On Friday, 29 September 2017 at 16:40:38 UTC, Gheorghe Gabriel wrote:
On Friday, 29 September 2017 at 16:24:32 UTC, bitwise wrote:
On Friday, 29 September 2017 at 11:05:00 UTC, Gheorghe Gabriel wrote:
[...]
If i compile this script to a .dll

DLL support for D is currently very spotty. Before investing too much time, I would suggest confirming that DLLs are even properly supported for your target platform at all.

So, could you upload a copy of your own reflection module? I want to try it and then I will send you my feedback.

I'm reworking how properties/fields are set, and how functions are called. I'm not sure how long it will take.
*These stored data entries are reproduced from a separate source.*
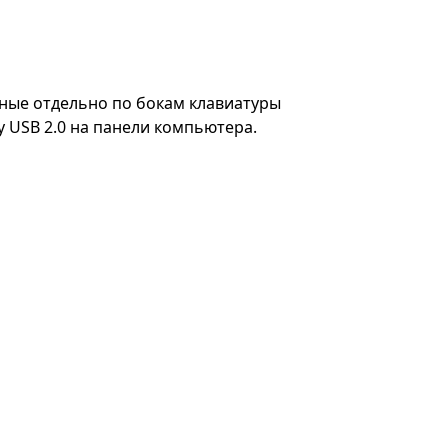
нные отдельно по бокам клавиатуры
 USB 2.0 на панели компьютера.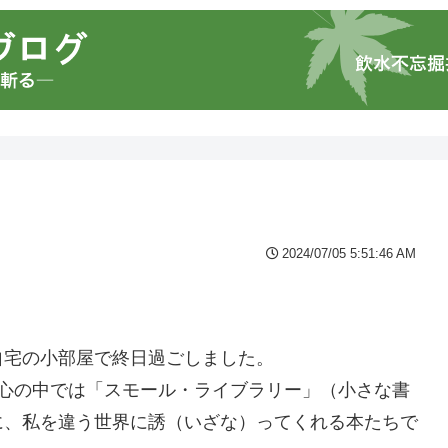
2024/07/05 5:51:46 AM
自宅の小部屋で終日過ごしました。
は心の中では「スモール・ライブラリー」（小さな書
に、私を違う世界に誘（いざな）ってくれる本たちで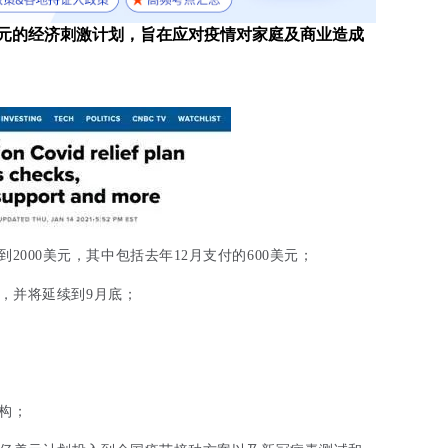
美元的经济刺激计划，旨在应对疫情对家庭及商业造成
到2000美元，其中包括去年12月支付的600美元；
元，并将延续到9月底；
机构；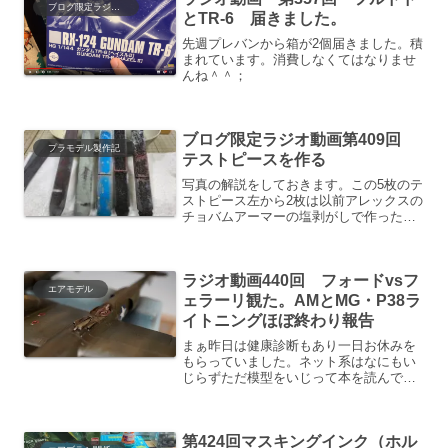
ブログ限定ラジオ動画
とTR-6 届きました。
先週プレバンから箱が2個届きました。積
まれています。消費しなくてはなりませ
んね＾＾；
ブログ限定ラジオ動画第409回
プラモデル製作記
テストピースを作る
写真の解説をしておきます。この5枚のテ
ストピース左から2枚は以前アレックスの
チョバムアーマーの塩剥がしで作ったテ
ストピースです。この2枚よりも強烈な色
の差を作れないかと画策中。真ん中の青
いのがラジオ動画で二枚目で剥がしてい
ラジオ動画440回 フォードvsフ
たものです。一応意...
エアモデル
ェラーリ観た。AMとMG・P38ラ
イトニングほぼ終わり報告
まぁ昨日は健康診断もあり一日お休みを
もらっていました。ネット系はなにもい
じらずただ模型をいじって本を読んでい
ましたこれは二日前の状態。一回基本塗
装を終えて迷彩の際を修正した後に黒と
オキサイドブラウンを混ぜた濃いめのフ
第424回マスキングインク（ホル
ィルタリングをかけて24...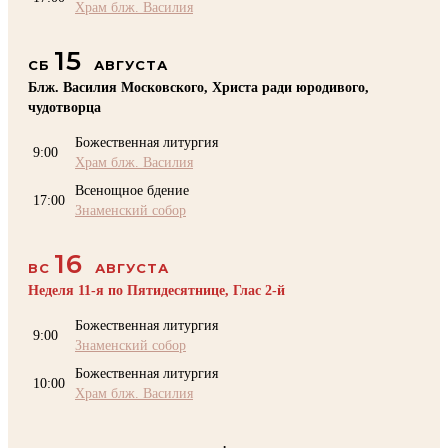
Храм блж. Василия
15
СБ
АВГУСТА
Блж. Василия Московского, Христа ради юродивого,
чудотворца
Божественная литургия
9:00
Храм блж. Василия
Всенощное бдение
17:00
Знаменский собор
16
ВС
АВГУСТА
Неделя 11-я по Пятидесятнице, Глас 2-й
Божественная литургия
9:00
Знаменский собор
Божественная литургия
10:00
Храм блж. Василия
.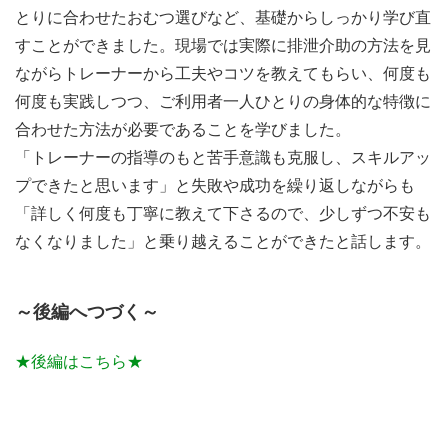
とりに合わせたおむつ選びなど、基礎からしっかり学び直
すことができました。現場では実際に排泄介助の方法を見
ながらトレーナーから工夫やコツを教えてもらい、何度も
何度も実践しつつ、ご利用者一人ひとりの身体的な特徴に
合わせた方法が必要であることを学びました。
「トレーナーの指導のもと苦手意識も克服し、スキルアッ
プできたと思います」と失敗や成功を繰り返しながらも
「詳しく何度も丁寧に教えて下さるので、少しずつ不安も
なくなりました」と乗り越えることができたと話します。
～後編へつづく～
★後編はこちら★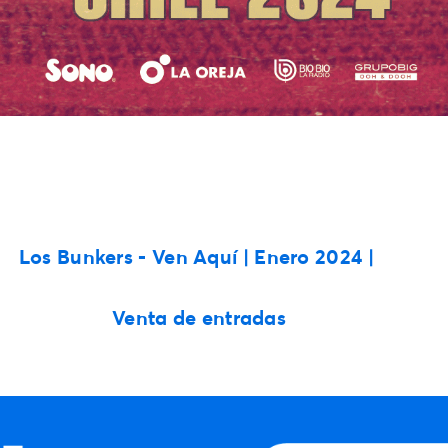
Los Bunkers - Ven Aquí | Enero 2024 |
Venta de entradas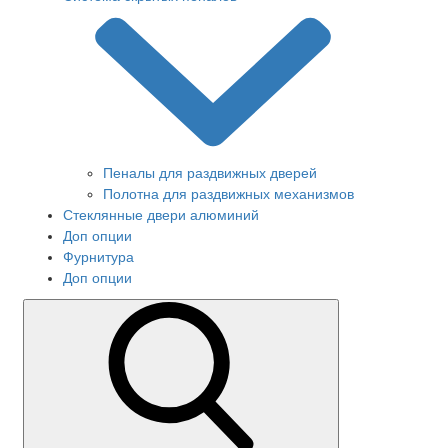
Пеналы для раздвижных дверей
Полотна для раздвижных механизмов
Стеклянные двери алюминий
Доп опции
Фурнитура
Доп опции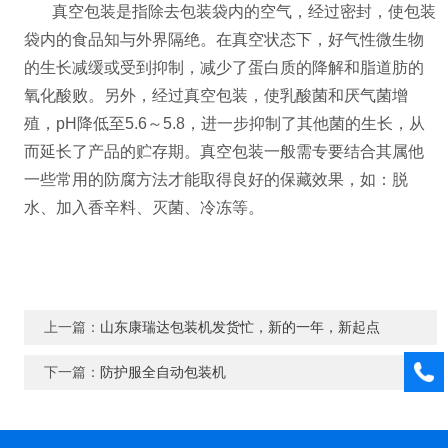
真空包装是指除去包装袋内的空气，经过密封，使包装
袋内的食品知与外界隔绝。在真空状态下，好气性微生物
的生长减缓或受到抑制，减少了蛋白质的降解和脂道肪的
氧化酸败。另外，经过真空包装，使乳酸菌和厌气菌增
殖，pH降低至5.6～5.8，进一步抑制了其他菌的生长，从
而延长了产品的贮存期。真空包装一般需专要结合其属他
一些常用的防腐方法才能取得良好的保藏效果，如：脱
水、加入香辛料、灭菌、冷冻等。
上一篇：
山东康瑞达包装机发货忙，新的一年，新起点
下一篇：
防护服全自动包装机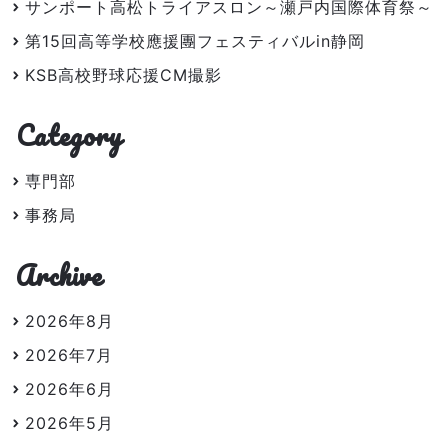
サンポート高松トライアスロン～瀬戸内国際体育祭～
第15回高等学校應援團フェスティバルin静岡
KSB高校野球応援CM撮影
Category
専門部
事務局
Archive
2026年8月
2026年7月
2026年6月
2026年5月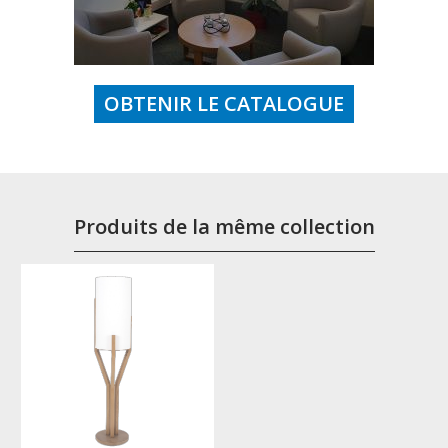
OBTENIR LE CATALOGUE
Produits de la même collection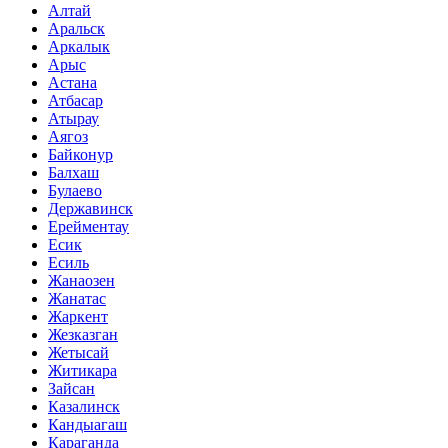
Алтай
Аральск
Аркалык
Арыс
Астана
Атбасар
Атырау
Аягоз
Байконур
Балхаш
Булаево
Державинск
Ерейментау
Есик
Есиль
Жанаозен
Жанатас
Жаркент
Жезказган
Жетысай
Житикара
Зайсан
Казалинск
Кандыагаш
Караганда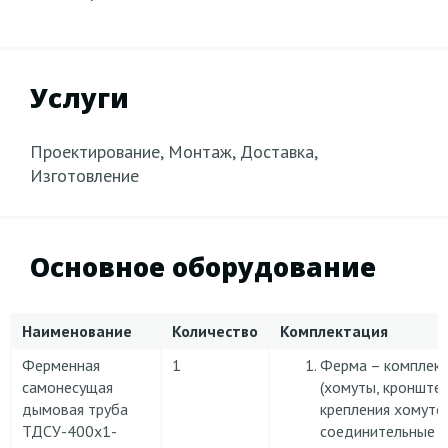
Услуги
Проектирование, Монтаж, Доставка,
Изготовление
Основное оборудование
Наименование
Количество
Комплектация
Ферменная
1
Ферма – комплек
самонесущая
(хомуты, кронште
дымовая труба
крепления хомуто
ТДСУ-400х1-
соединительные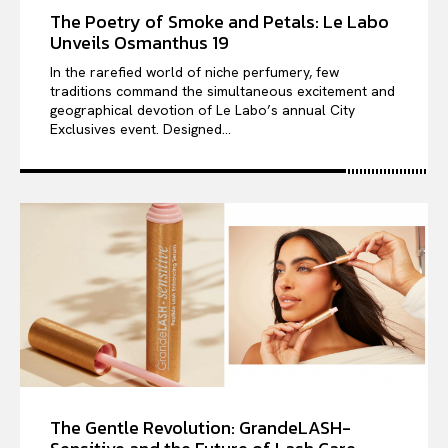
The Poetry of Smoke and Petals: Le Labo
Unveils Osmanthus 19
In the rarefied world of niche perfumery, few
traditions command the simultaneous excitement and
geographical devotion of Le Labo’s annual City
Exclusives event. Designed...
The Gentle Revolution: GrandeLASH-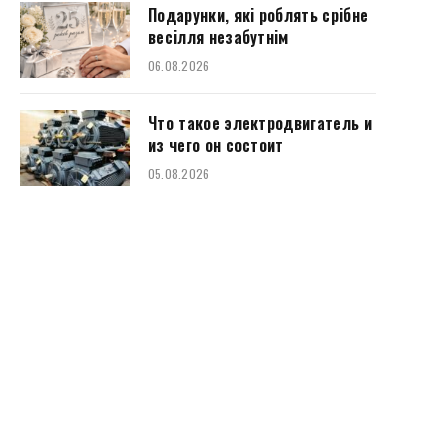
Подарунки, які роблять срібне
весілля незабутнім
06.08.2026
Что такое электродвигатель и
из чего он состоит
05.08.2026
I'll throw a copy up when it's done.

Simple reflection is not that hard though:

`
ClassReflection[string] _reflections;

abstract class ClassReflection
{
    Object create() const;
    string name() const;
}

class ClassReflectionImpl(T) : ClassReflection
{
    import std.traits : fullyQualifiedName;
    static this() {
        _reflections[fullyQualifiedName!T] = new typeof(this);
    }

    override Object create() const { return new T; }
    override string name() const { return T.stringof; }
}

template registerClass(T) {
    alias registerClass = ClassReflectionImpl!T;
}

export extern(C) ClassReflection reflectionOf(string name) {
    ClassReflection* pRefl = name in _reflections;
    return pRefl ? *pRefl : null;
}

class Player {
    void speak() { writeln("hello world"); }
}

alias registration = registerClass!Player;

int main(string[] argv)
{
    ClassReflection playerRefl = reflectionOf("main.Player");
ClassReflection missingRefl = reflectionOf("main.MissingClass");
    assert(playerRefl !is null);
    assert(missingRefl is null);

    Player player = cast(Player)playerRefl.create();
    assert(player !is null);
    player.speak();

    return 0;
}
`

You can use __traits and std.traits to build whatever you need into ClassReflection.